# Router deal--Porter Cable $99



## WirelessG (Mar 22, 2009)

Thanks for the heads up. Is that an in-store mark up (I didn't see it on sale on line). Sounds like a great deal. I have two routers but no table. It get s a little tricky on smaller pieces. What kind of table did you go with?


----------



## oh'mike (Sep 18, 2009)

I have three home made tables--one holds two routers and two fences--

That big one was the top to an office desk--1 1/4 particle board with Formica laminate on both sides-

I have an aluminum plate (Woodpecker) holding the router--

I'm working up a series of pictures on building a solid--simple router table---I'll let you know when I post it.
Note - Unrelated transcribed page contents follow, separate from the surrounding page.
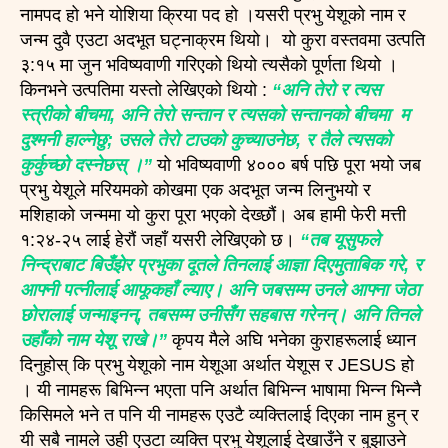
नामपद हो भने योशिया क्रिया पद हो ।यसरी प्रभु येशूको नाम र
जन्म दुवै एउटा अदभूत घट्नाक्रम थियो। यो कुरा वस्तवमा उत्पति
३:१५ मा जुन भविष्यवाणी गरिएको थियो त्यसैको पूर्णता थियो ।
किनभने उत्पतिमा यस्तो लेखिएको थियो :
“अनि तेरो र त्यस
स्त्रीको बीचमा, अनि तेरो सन्तान र त्यसको सन्तानको बीचमा म
दुश्मनी हाल्नेछु; उसले तेरो टाउको कुच्याउनेछ, र तैले त्यसको
कुर्कुच्छो दस्नेछस् ।”
यो भविष्यवाणी ४००० बर्ष पछि पूरा भयो जब
प्रभु येशूले मरियमको कोखमा एक अदभूत जन्म लिनुभयो र
मशिहाको जन्ममा यो कुरा पूरा भएको देख्छौं। अब हामी फेरी मत्ती
१:२४-२५ लाई हेरौं जहाँ यसरी लेखिएको छ।
“तब यूसुफले
निन्द्राबाट बिउँझेर प्रभुका दूतले तिनलाई आज्ञा दिएमुताबिक गरे, र
आफ्नी पत्नीलाई आफूकहाँ ल्याए। अनि जबसम्म उनले आफ्ना जेठा
छोरालाई जन्माइनन्, तबसम्म उनीसँग सहबास गरेनन्। अनि तिनले
उहाँको नाम येशू राखे।”
कृपय मैले अघि भनेका कुराहरूलाई ध्यान
दिनुहोस् कि प्रभु येशूको नाम येशूआ अर्थात येशूस र JESUS हो
। यी नामहरू बिभिन्न भएता पनि अर्थात बिभिन्न भाषामा भिन्न भिन्नै
किसिमले भने त पनि यी नामहरू एउटै व्यक्तिलाई दिएका नाम हुन् र
यी सबै नामले उही एउटा व्यक्ति प्रभु येशूलाई देखाउँने र बुझाउने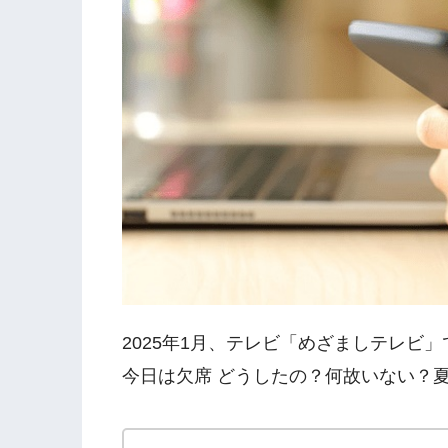
2025年1月、テレビ「めざましテレビ
今日は欠席 どうしたの？何故いない？夏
I believe that you can make a better table than you can buy.---Mike--

Scout around for that router--Two local Depots still have one --That is a nice table router.


----------



## WirelessG (Mar 22, 2009)

I meant to stop by HD on the way home, but I forgot....I'll run by in the morning. I would be quite interested in seeing pics of your tables. When you post them please let me know what sort of environment they are in. I've always been concerned over humidity and it's effects on the the top.


----------



## oh'mike (Sep 18, 2009)

My basement is a swamp in the summer---the Formica top and bottom seems to be the secret.

The big table is 4 years old--still flat.

I like a long table---5 feet is ideal for the large pieces ---I make a lot of molding--10 to 12 feet

Bigger is safer ,too. The table will keep the work piece from tipping--or you from pushing the wrong way to keep the wood from rocking.


----------



## RobertN (Jan 27, 2010)

I saw these at my local hd also, I went with the ridgid r29302 set for 129 that was on clearance. This was my first router purchase, hope I picked the right one.


----------



## oh'mike (Sep 18, 2009)

Robert---A router is a pretty simple tool--it's hard to make a bad one.

I've got a pile of them---the biggest difference seems to be the balance in your hand--and the ease of changing the adjustments.

Most fixed base routers are quicker and easier to adjust. I save my plunge routers for the times I need to plunge--

I looked at that Ridgid--looked like a nice tool.---Mike---


----------



## WirelessG (Mar 22, 2009)

I went by HD today and they only they had left was the display. It was missing one of the collets so I passed on it. I tried searching the model on line, but I didn't find anyone with the same deal. Too bad.


----------



## Mr Chips (Mar 23, 2008)

if anyone is looking for something cheaper, lowes has their task force router AND table on clearance for $69


----------